Quite what it means you’ll have to ask the ad men, but make no mistake, The Sunday Times is still one of the world’s great newspapers. Nine newsprint sections totalling more than 200 pages, three glossy magazines also weighing in at
200 pages-plus, and all for less than the cost of a skinny latte.
It’s also heartening to see continued investment in the paper product, especially pertinent when you see some of the world’s other great newspapers – Chicago Tribune, LA Times, even Murdoch’s own Wall Street Journal – going through such pain of redundancy and retrenchment.
The latest tidy up – not enough has happened to really call it a redesign – has strengthened what it does best. No outrage at the moving of the crossword here (you never can find the crossword in The Sunday Times anyway), just a stronger branding of the discrete sections.
The section title – Sport, Money and so on – now leaps out in white from a stylish colour, which is then repeated on the folio lines throughout the section. The boldness of the move makes it a success that readers should learn to appreciate.
The TV ad superbly illustrates what the colour coding does, laying the sections out side by side to show how the distinctive colour works. This device neatly tackles the title’s inherent problem that it’s just too, ooh, er, missus – big.
Then there are the giant pages. With 4,312.5sq cm to play with on a broadsheet spread – 40 per cent more than in The Observer – the temptation is just to make everything bigger to compensate. And while some headlines do look too big and windy, the use of pictures (homage to Harold Evans) is still a joy.
Sport probably benefits most from the big, bold approach. Quality pictures are used with verve and courage, making the most of the broad canvas. And then little things matter here too, with readable results, tables and stats panels.
The main section has a big, clear promo panel – Carla, Nelson, Dasha (who?) – and tinkered masthead. Now the famous lion looks a bit more glum with a furrowed brow, while the unicorn looks sneeringly down its horn.
Disappointingly, though, just a bland ‘Your new-look paper’plug and a tiny five-line pointer to some of the inside goodies. A neatly constructed ‘Inside’panel on page 2 does a good job of identifying the colour-coded sections and selling some of the tucked-away goodies. But why not go all the way and take the whole page and do an even better selling job?

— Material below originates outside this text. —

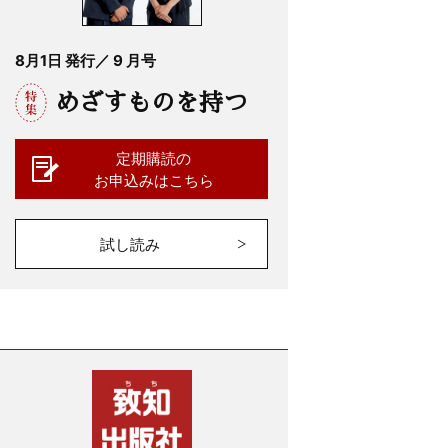
8月1日 発行／ 9 月号
めざすものを持つ
定期購読の
お申込みはこちら
試し読み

Mildly irritating are the half-a-box bylines, with the names looking like they’re trying to escape out of the south-east corner and the sludgy blue/grey house colour of the news section. The comment pages benefit from the colour lift, with the palette of soft shades neatly contrasting with colourised illustrations.
The teasers to other sections are well-crafted, but are just too small to have an impact. Jeremy Clarkson’s head at just 4mm wide is too small even for such a renowned big-head.
It’s difficult not to feel that the newspaper has missed an opportunity to incorporate some of the best offerings from its buoyant online community. A message board is an obvious way to go, but with just five messages hidden away opposite the letters on page 21, it’s too little, too late.
The new ‘bespoke typeface’for the headlines – dubbed Sunday Times Modern – looks clunky and unrefined. The kerning is so generous it invites doodling between the letters, and when you have horribly shaped headlines like ‘Hotshot who can get you into White House’it looks even worse.
Also new are the body copy, a soft and waffly serif font called Greta, and the better sans face, Flama, which has an altogether more modern and continental feel.
The reader responses to the redesign – as published on The Sunday Times’ own website – are typically off the wall. While editor John Witherow and his team agonise over caption styles, tracking and the size of the pull-out quote, the dear old reader has more pressing concerns: ‘Is it just me or have you, indeed, ceased printing times of Sunday church and cathedral services? And if you have I would be glad to hear the reasoning.”